Gaslighting is manipulating someone in order to compel them to question their own reality, memory or perceptions. Sadly, many people who gaslight don’t even realize what they’re doing. While we might all say or do things that hurt people from time to time, a habit of gaslighting is a different thing altogether with great potential to damage others. Are you guilty of gaslighting? Read on to learn telltale signs of this destructive practice from our panel of professionals.
Lynell Ross
Lynell Ross, Resource Director for Test Prep Insight, an online education resource company.
You tell people that what they are going through isn’t that bad
In other words, you don’t allow people to feel their feelings. You say things like, “Cheer up, it’s not that bad,” when they are upset. You try to make them feel better without letting them feel their emotions such as sadness, grief, or anger. Or you try to talk them out of their feelings or experience by denying them.

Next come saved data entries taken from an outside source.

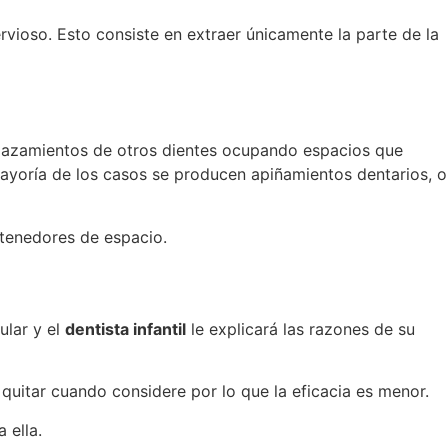
rvioso. Esto consiste en extraer únicamente la parte de la
plazamientos de otros dientes ocupando espacios que
mayoría de los casos se producen apiñamientos dentarios, o
tenedores de espacio.
ular y el
dentista infantil
le explicará las razones de su
 quitar cuando considere por lo que la eficacia es menor.
 ella.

You tell your friend or family member that they really don’t feel that way
When a loved one tells you that they are frustrated, angry, or upset, you respond by telling them that they really aren’t upset. You refuse to see their position, which is invalidating their feelings. You may say things like, “You aren’t really that upset, or “That didn’t happen.”
You don’t want to feel another’s pain
We often try to talk someone out of their feelings because we feel uncomfortable, so we try to make them feel better by looking at the bright side, instead of sitting with them in their pain. Gaslighting is invalidating a person’s feelings or experiences which destroys trust and connection with them, leaving them to feel alone and misunderstood.

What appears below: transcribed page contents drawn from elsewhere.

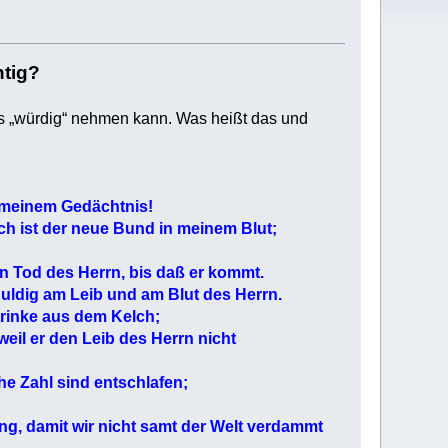
tig?
r es „würdig“ nehmen kann. Was heißt das und
u meinem Gedächtnis!
h ist der neue Bund in meinem Blut;
en Tod des Herrn, bis daß er kommt.
huldig am Leib und am Blut des Herrn.
trinke aus dem Kelch;
 weil er den Leib des Herrn nicht
e Zahl sind entschlafen;
ng, damit wir nicht samt der Welt verdammt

Manipulate someone’s feelings
If you try to convince someone they are wrong because they disagree with you, you may be unintentionally gaslighting them. Opinions vary, but that doesn’t make another person’s thoughts wrong. If you routinely tell someone that what they think or feel is wrong or isn’t real, you are failing to acknowledge their thoughts and experiences.
Over time, this repeated behavior can cause others to question their own feelings and reality. This can be damaging to one’s sense of self and the relationship overall. If you always have to be right and are willing to lie, distort your feelings, or manipulate the feelings of another you are using communication strategies that are emotionally abusive.

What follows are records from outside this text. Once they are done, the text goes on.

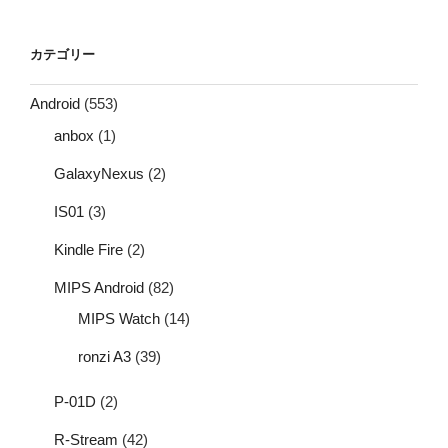
カテゴリー
Android
(553)
anbox
(1)
GalaxyNexus
(2)
IS01
(3)
Kindle Fire
(2)
MIPS Android
(82)
MIPS Watch
(14)
ronzi A3
(39)
P-01D
(2)
R-Stream
(42)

Cassandra Fay LeClair, Ph.D.,
Cassandra Fay LeClair, Ph.D., is an award-winning professor, author, and communication consultant. She is an expert in communicating feelings and improving connections. Find her at Cassandra Fay LeClair
Simon Elkjær
Simon Elkjær, Chief Marketing Officer, avXperten.
Being judgmental
Gaslighting is a form of emotional abuse that can bring people down, and although you don’t want to do it to the people around you, you might be doing it unintentionally. One sign you might be gaslighting the people around you is if you’re quick to dismiss what they have to say just because they go against what you think or believe in. Not having an open mind and being judgmental of others might lead you to gaslight the people around you and affect how they perceive themselves.